Originally posted on November 23, 2014

Navigating grocery stores shouldn't be a terrifying ordeal, but for those of us with food allergies or intolerances, it can be!  Especially with all of the confusing dietary recommendations bombarding us every day!

Here are a few tips to get you through the store, with minimal damage to your psyche and your wallet.

Any healthy "diet" is going to be heavy on the Real Foods, and not so much the manufactured industrialized food like products.  So, stick to the outside aisles only when looking for Food.  (no, potato chips and "smart" popcorn are not food!).

Fruits and Vegetables 

Start in the fresh produce section, and when possible, look for organic, especially for the "Dirty Dozen" fruits and vegetables that are most likely to be contaminated with chemical pesticides and fertilizers than can be harmful to your health.

The Dirty Dozen (in order of contamination)

Apples
Celery
Sweet bell peppers
Peaches
Strawberries
Nectarines
Grapes
Spinach
Lettuce
Cucumbers
Blueberries
Potatoes

Then there's The Clean 15 that you don't have to look for organic, they will naturally be less likely to have chemicals used on them, or will have rinds/skins that you do not eat.
 
Onions
Sweet Corn
Pineapples
Avocado
Cabbage
Sweet peas
Asparagus
Mangoes
Eggplant
Kiwi
Cantaloupe
Sweet potatoes
Grapefruit
Watermelon
Mushrooms

If you can't afford organic, that's perfectly ok too!  Even "traditionally" farmed fruits and vegetables will be better for you than manufactured packaged foods.  Do what you can, when you can.  If that means you can only afford 2 organic apples, and everything else in your cart is not organic, perfect!  Feel good about your decisions and keep shopping.
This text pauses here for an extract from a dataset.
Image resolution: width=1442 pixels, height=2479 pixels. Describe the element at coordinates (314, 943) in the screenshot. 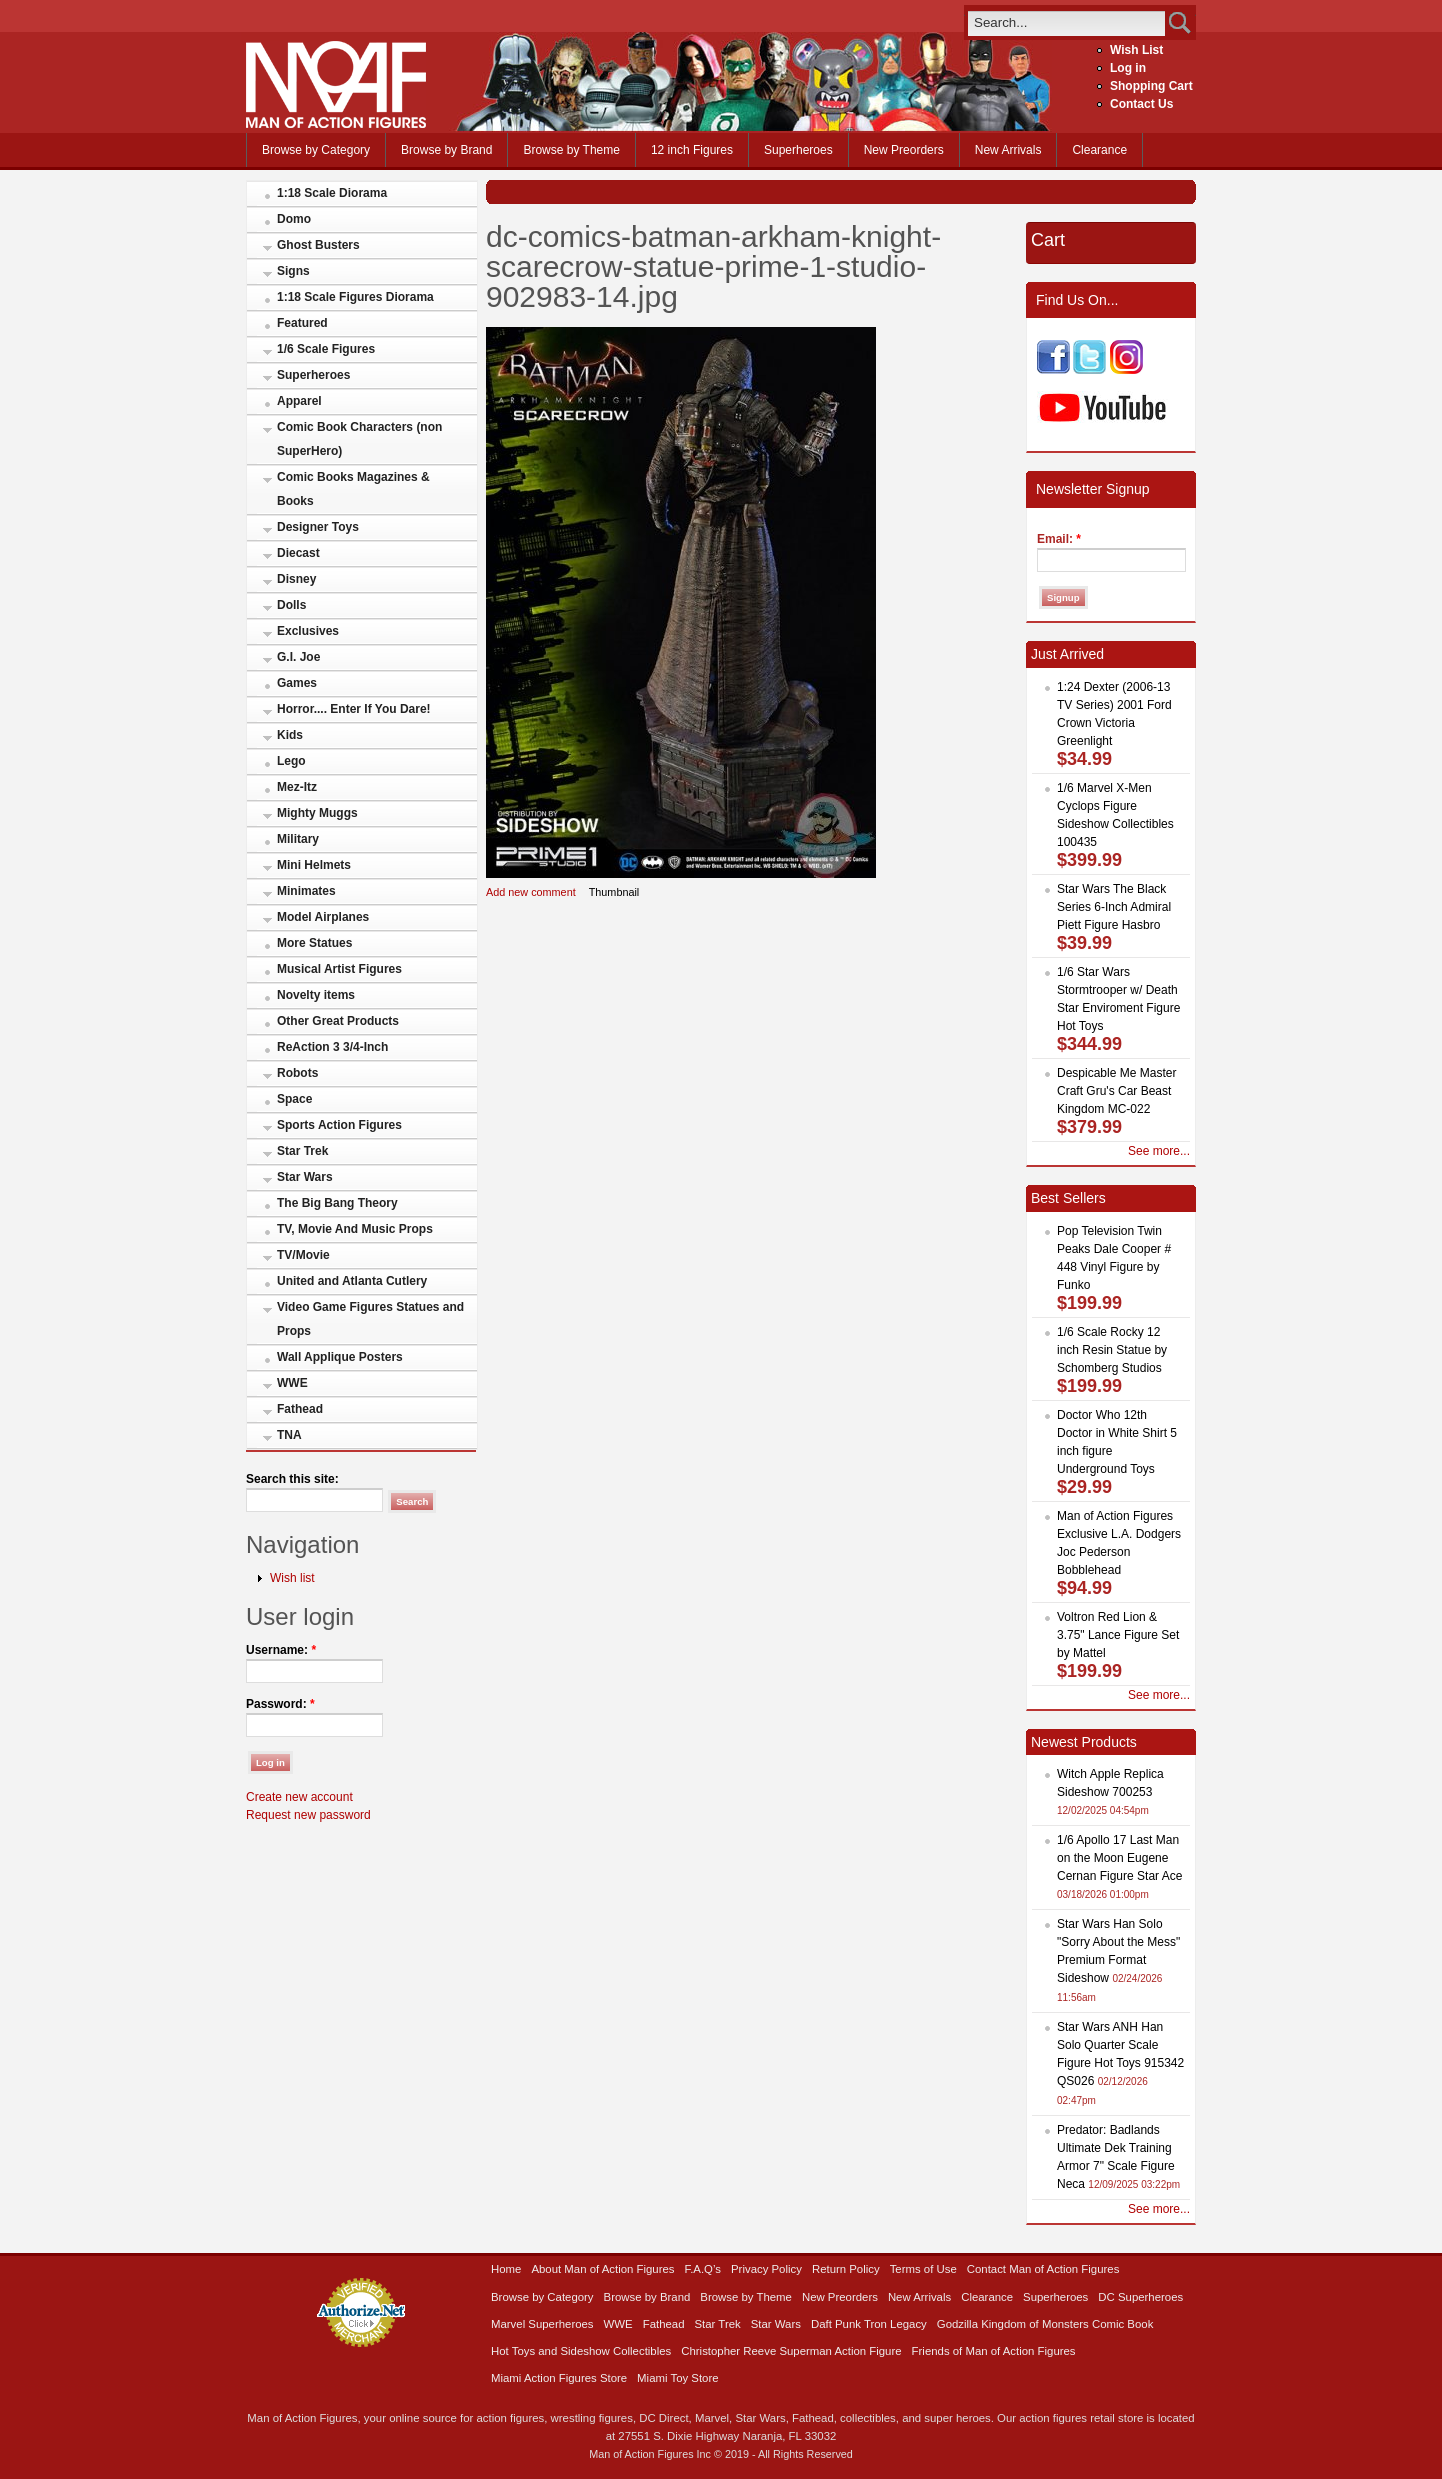

I see `More Statues` at that location.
Meats, eggs, dairy and fish.

Whenever possible for meat, poultry, and dairy look for "pasture raised" or "grass fed".  This means that the animals were raised humanely and fed a biologically appropriate diet.  Most livestock are not meant to eat grains or soya.  Meat and dairy cows who are fed grain and soya live daily in pain, it causes their stomachs to bloat because they can't properly digest it.  Pigs can, and will, eat just about anything.  They also should be pasture raised and allowed to forage as much as possible.  "Grain fed" is not the best option, but again, grain fed meat is better for you than manufactured, packaged, or fast food any day!

For eggs, look for "pasture raised".  Chickens are not vegetarian, they are omnivores and will eat just about anything, including small rodents!  They should be raised outdoors (weather permitting) and allowed to forage and peck the ground for bugs.  Eggs that are labeled "cage free" or "free run"  or "organic" means that they are raised in a closed barn, probably overcrowded, and fed inappropriate grain feed.  Whenever possible, get pasture raised.

For fish, look for "wild caught".  Farmed fish are often fed inappropriate grain based meals, and are often diseased because of tank overcrowding.  

Make a list, and plan your weekly meals to speed up your shopping excursions, and to reduce waste.  Every year North Americans throw out about 30% of what they buy, because they don't plan properly and it spoils.  You might as well just take 30% of your pay cheque and toss it out the window while you're driving down the highway!

I hope you find these tips to be helpful, and not intimidating.  Whether you choose "traditionally" (when did chemically based become "traditional" anyway?) farmed, or organic foods, remember that a diet of whole, real foods, is better for you than packaged foods any day!

Here are some resources:

David Suzuki and the Queen of Green blogs about sustainable farming, healthy foods, healthy planet

Canada Food Inspection Agency organic food rules in Canada

USDA Certified Organic program Organic agriculture rules in the USA

Eat Wild listing organic and pasture farms in the US and Canada

Local Harvest find a CSA near you, Canada and US listing.  Not complete however, the CSA that I am a member of is not listed!  I should tell them!